Edward Sharpe And The Magnetic Zeros: Here 

A parade of bacchanalian flower-pop that made The Polyphonic Spree seem only mildly indebted to the ’60s by comparison, Edward Sharpe And The Magnetic Zeros’ 2009 debut Up From Below didn’t skimp on bright, festive crowd-pleasers. One outlier outshone them all, though. An homage to Johnny Cash and June Carter’s merry duets, “Home” gave backing singer Jade Castrinos her lone spotlight turn, and her beguiling, sweetly haggard voice upstaged everything else on the album. Given the response to that song, which became Up From Below’s most-licensed track—no small feat on an album that seemed to subscribe to Moby’s Play school of rubber-stamping any and all placement requests—it’s no surprise that Castrinos gets higher billing on the band’s follow-up album, Here. She now sings nearly as much as band leader Alex Ebert, and she takes the lead on two of the record’s feistiest songs, the country clap-along “That’s What’s Up” and the Janis Joplin-channeling classic-rock jam “Fiya Wata.”

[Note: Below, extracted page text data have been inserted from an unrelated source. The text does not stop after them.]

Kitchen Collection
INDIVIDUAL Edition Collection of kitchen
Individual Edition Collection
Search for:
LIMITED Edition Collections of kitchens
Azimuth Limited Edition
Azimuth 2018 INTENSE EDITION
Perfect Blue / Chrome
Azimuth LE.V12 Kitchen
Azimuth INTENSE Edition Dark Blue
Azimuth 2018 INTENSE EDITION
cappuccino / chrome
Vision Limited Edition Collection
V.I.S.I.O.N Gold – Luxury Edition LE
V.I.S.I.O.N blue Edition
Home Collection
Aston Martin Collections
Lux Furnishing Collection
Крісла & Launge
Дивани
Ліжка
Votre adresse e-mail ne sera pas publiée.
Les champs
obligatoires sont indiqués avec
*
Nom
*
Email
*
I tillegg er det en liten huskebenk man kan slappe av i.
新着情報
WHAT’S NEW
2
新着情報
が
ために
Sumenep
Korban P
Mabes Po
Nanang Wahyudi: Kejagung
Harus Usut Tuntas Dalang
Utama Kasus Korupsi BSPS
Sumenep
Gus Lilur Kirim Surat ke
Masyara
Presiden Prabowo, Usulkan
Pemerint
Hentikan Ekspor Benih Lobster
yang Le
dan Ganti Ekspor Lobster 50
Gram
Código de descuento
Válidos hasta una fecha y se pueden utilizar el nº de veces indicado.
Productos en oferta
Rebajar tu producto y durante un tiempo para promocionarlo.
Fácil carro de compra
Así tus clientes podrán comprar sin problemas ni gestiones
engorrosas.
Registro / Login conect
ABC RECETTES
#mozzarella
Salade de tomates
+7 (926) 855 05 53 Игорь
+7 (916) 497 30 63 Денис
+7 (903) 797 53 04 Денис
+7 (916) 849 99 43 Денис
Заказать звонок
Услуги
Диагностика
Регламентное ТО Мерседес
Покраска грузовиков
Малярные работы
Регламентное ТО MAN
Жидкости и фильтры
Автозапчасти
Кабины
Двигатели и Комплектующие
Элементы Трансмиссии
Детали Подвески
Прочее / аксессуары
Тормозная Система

Castrinos’ increased presence is a smart concession to fan tastes, but it’s just about the only one. In nearly every other regard, Here is either oblivious to or unconcerned with what listeners want from a Magnetic Zeros album. Trading the patchouli- and Prozac-soaked euphoria of his band’s debut for the subdued contemplation of ’70s songwriter records, Ebert breaks from his cocksure “Edward Sharpe” persona for a very un-messiah-like cycle of songs questioning his own faith. That soul-searching wouldn’t be such a buzzkill if the songs’ arrangements were at all uplifting, but for all its instrumentation, Here never attempts the Arcade Fire-esque sweep and spectacle of Up From Below, and the clumsy self-production does the album no favors. At its best, the mix never quite pops the way it should; at its worst, it’s as muffled as a third-generation cassette dub. That’s especially true of the Bob Marley-aping inspirational “One Love To Another,” which plays like a demo mixed using GarageBand’s cheesiest reggae presets.

Ebert has planned Here to be the first of two Magnetic Zeros albums in 2012, hinting that the next one will be the more celebratory of the two. It would almost have to be, because whether due to spiritual crisis, the demands of life on the road, or sheer creative draught, he sounds absolutely defeated on this short, non-starter of a record.